**Task to carry out**
Line by line, copy out the data below exactly.

(Data records)

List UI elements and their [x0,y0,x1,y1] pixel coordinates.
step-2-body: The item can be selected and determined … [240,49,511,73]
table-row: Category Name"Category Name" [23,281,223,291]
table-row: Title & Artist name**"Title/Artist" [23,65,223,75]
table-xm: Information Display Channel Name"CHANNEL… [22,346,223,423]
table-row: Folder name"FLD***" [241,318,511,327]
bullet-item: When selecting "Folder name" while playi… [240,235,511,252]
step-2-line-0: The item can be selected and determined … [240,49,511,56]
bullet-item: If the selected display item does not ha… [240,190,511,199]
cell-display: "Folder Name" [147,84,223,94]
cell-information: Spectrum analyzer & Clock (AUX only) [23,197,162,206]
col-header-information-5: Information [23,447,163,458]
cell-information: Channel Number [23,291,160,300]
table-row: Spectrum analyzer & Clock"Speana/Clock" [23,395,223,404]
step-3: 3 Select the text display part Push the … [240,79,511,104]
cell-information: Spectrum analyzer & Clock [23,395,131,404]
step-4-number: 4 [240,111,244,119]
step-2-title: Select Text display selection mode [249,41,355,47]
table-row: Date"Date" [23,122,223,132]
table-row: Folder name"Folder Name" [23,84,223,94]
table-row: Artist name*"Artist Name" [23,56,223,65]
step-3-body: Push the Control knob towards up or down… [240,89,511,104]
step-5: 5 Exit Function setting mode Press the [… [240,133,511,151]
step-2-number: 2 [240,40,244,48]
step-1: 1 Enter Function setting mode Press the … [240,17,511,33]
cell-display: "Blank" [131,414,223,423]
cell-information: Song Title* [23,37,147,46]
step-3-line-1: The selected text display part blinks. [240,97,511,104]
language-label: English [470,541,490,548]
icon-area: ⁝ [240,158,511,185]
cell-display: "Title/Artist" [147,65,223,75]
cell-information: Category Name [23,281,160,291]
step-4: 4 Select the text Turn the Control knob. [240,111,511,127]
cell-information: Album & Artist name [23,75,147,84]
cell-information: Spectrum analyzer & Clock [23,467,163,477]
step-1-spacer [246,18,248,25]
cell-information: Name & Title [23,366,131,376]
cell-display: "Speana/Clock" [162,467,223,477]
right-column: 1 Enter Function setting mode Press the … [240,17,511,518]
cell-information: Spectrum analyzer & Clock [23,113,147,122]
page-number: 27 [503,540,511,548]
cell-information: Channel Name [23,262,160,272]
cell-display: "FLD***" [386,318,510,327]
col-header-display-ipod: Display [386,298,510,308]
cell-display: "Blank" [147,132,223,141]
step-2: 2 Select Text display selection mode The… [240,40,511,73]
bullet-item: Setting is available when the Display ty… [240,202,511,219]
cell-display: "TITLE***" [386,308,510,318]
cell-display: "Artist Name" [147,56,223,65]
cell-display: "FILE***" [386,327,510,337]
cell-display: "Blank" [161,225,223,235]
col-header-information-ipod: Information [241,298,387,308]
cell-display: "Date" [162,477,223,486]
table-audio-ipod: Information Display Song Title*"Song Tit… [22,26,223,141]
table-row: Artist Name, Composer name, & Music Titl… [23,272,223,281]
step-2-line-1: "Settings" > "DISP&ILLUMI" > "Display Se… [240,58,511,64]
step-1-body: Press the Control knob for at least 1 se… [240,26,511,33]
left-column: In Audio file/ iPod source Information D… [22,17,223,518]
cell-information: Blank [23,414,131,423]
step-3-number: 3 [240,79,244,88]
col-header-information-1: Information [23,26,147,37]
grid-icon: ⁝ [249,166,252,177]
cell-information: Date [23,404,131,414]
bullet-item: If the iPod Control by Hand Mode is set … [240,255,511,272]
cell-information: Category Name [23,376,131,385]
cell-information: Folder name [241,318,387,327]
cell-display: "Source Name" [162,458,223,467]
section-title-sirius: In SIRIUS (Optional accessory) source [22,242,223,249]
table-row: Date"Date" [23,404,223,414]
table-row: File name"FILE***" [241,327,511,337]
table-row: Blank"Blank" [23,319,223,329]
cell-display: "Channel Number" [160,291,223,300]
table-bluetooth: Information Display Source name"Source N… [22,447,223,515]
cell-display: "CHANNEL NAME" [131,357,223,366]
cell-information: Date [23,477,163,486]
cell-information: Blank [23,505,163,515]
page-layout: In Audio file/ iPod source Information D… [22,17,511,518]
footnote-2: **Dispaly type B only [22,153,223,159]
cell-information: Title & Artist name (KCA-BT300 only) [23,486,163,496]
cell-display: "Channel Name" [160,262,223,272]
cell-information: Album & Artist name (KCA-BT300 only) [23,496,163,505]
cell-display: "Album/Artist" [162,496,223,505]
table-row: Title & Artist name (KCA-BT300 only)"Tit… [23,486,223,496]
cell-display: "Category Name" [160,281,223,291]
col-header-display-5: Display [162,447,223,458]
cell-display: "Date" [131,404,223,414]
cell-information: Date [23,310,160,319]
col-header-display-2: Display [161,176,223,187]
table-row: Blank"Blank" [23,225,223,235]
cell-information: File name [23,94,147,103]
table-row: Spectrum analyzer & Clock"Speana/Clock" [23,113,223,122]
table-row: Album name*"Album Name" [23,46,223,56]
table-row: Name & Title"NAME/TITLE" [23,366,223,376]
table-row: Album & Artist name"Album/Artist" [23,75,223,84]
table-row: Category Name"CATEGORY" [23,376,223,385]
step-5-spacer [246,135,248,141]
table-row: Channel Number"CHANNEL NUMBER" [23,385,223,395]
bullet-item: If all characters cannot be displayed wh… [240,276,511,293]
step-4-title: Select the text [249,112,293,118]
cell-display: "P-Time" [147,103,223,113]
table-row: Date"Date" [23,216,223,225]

(End Data records)

**Response area**
List UI elements and their [x0,y0,x1,y1] pixel coordinates.
step-2-body: The item can be selected and determined … [240,49,511,73]
table-row: Category Name"Category Name" [23,281,223,291]
table-row: Title & Artist name**"Title/Artist" [23,65,223,75]
table-xm: Information Display Channel Name"CHANNEL… [22,346,223,423]
table-row: Folder name"FLD***" [241,318,511,327]
bullet-item: When selecting "Folder name" while playi… [240,235,511,252]
step-2-line-0: The item can be selected and determined … [240,49,511,56]
bullet-item: If the selected display item does not ha… [240,190,511,199]
cell-display: "Folder Name" [147,84,223,94]
cell-information: Spectrum analyzer & Clock (AUX only) [23,197,162,206]
col-header-information-5: Information [23,447,163,458]
cell-information: Channel Number [23,291,160,300]
table-row: Spectrum analyzer & Clock"Speana/Clock" [23,395,223,404]
step-3: 3 Select the text display part Push the … [240,79,511,104]
cell-information: Spectrum analyzer & Clock [23,395,131,404]
step-4-number: 4 [240,111,244,119]
step-2-title: Select Text display selection mode [249,41,355,47]
table-row: Date"Date" [23,122,223,132]
table-row: Folder name"Folder Name" [23,84,223,94]
table-row: Artist name*"Artist Name" [23,56,223,65]
step-3-body: Push the Control knob towards up or down… [240,89,511,104]
step-5: 5 Exit Function setting mode Press the [… [240,133,511,151]
step-2-number: 2 [240,40,244,48]
step-1: 1 Enter Function setting mode Press the … [240,17,511,33]
cell-display: "Blank" [131,414,223,423]
cell-information: Song Title* [23,37,147,46]
step-3-line-1: The selected text display part blinks. [240,97,511,104]
language-label: English [470,541,490,548]
icon-area: ⁝ [240,158,511,185]
cell-display: "Title/Artist" [147,65,223,75]
cell-information: Category Name [23,281,160,291]
step-4: 4 Select the text Turn the Control knob. [240,111,511,127]
cell-information: Album & Artist name [23,75,147,84]
cell-information: Spectrum analyzer & Clock [23,467,163,477]
step-1-spacer [246,18,248,25]
cell-information: Name & Title [23,366,131,376]
cell-display: "Speana/Clock" [162,467,223,477]
right-column: 1 Enter Function setting mode Press the … [240,17,511,518]
cell-information: Spectrum analyzer & Clock [23,113,147,122]
page-number: 27 [503,540,511,548]
cell-information: Channel Name [23,262,160,272]
cell-display: "FLD***" [386,318,510,327]
col-header-display-ipod: Display [386,298,510,308]
cell-display: "Blank" [147,132,223,141]
step-2: 2 Select Text display selection mode The… [240,40,511,73]
bullet-item: Setting is available when the Display ty… [240,202,511,219]
cell-display: "TITLE***" [386,308,510,318]
cell-display: "Artist Name" [147,56,223,65]
cell-display: "FILE***" [386,327,510,337]
cell-display: "Blank" [161,225,223,235]
col-header-information-ipod: Information [241,298,387,308]
cell-display: "Date" [162,477,223,486]
table-audio-ipod: Information Display Song Title*"Song Tit… [22,26,223,141]
table-row: Artist Name, Composer name, & Music Titl… [23,272,223,281]
step-2-line-1: "Settings" > "DISP&ILLUMI" > "Display Se… [240,58,511,64]
step-1-body: Press the Control knob for at least 1 se… [240,26,511,33]
left-column: In Audio file/ iPod source Information D… [22,17,223,518]
cell-information: Blank [23,414,131,423]
step-3-number: 3 [240,79,244,88]
col-header-information-1: Information [23,26,147,37]
grid-icon: ⁝ [249,166,252,177]
cell-information: Date [23,404,131,414]
bullet-item: If the iPod Control by Hand Mode is set … [240,255,511,272]
cell-information: Category Name [23,376,131,385]
cell-information: Folder name [241,318,387,327]
cell-display: "Source Name" [162,458,223,467]
section-title-sirius: In SIRIUS (Optional accessory) source [22,242,223,249]
table-row: Date"Date" [23,404,223,414]
table-row: File name"FILE***" [241,327,511,337]
table-row: Blank"Blank" [23,319,223,329]
cell-display: "Channel Number" [160,291,223,300]
table-bluetooth: Information Display Source name"Source N… [22,447,223,515]
cell-display: "CHANNEL NAME" [131,357,223,366]
cell-information: Date [23,477,163,486]
cell-information: Blank [23,505,163,515]
page-layout: In Audio file/ iPod source Information D… [22,17,511,518]
footnote-2: **Dispaly type B only [22,153,223,159]
cell-information: Title & Artist name (KCA-BT300 only) [23,486,163,496]
cell-display: "Channel Name" [160,262,223,272]
cell-information: Album & Artist name (KCA-BT300 only) [23,496,163,505]
cell-display: "Album/Artist" [162,496,223,505]
table-row: Title & Artist name (KCA-BT300 only)"Tit… [23,486,223,496]
cell-display: "Category Name" [160,281,223,291]
col-header-display-5: Display [162,447,223,458]
cell-display: "Date" [131,404,223,414]
cell-information: Date [23,310,160,319]
col-header-display-2: Display [161,176,223,187]
table-row: Blank"Blank" [23,225,223,235]
cell-information: File name [23,94,147,103]
table-row: Spectrum analyzer & Clock"Speana/Clock" [23,113,223,122]
table-row: Album name*"Album Name" [23,46,223,56]
table-row: Name & Title"NAME/TITLE" [23,366,223,376]
table-row: Album & Artist name"Album/Artist" [23,75,223,84]
table-row: Category Name"CATEGORY" [23,376,223,385]
step-5-spacer [246,135,248,141]
table-row: Channel Number"CHANNEL NUMBER" [23,385,223,395]
bullet-item: If all characters cannot be displayed wh… [240,276,511,293]
step-4-title: Select the text [249,112,293,118]
cell-display: "P-Time" [147,103,223,113]
table-row: Date"Date" [23,216,223,225]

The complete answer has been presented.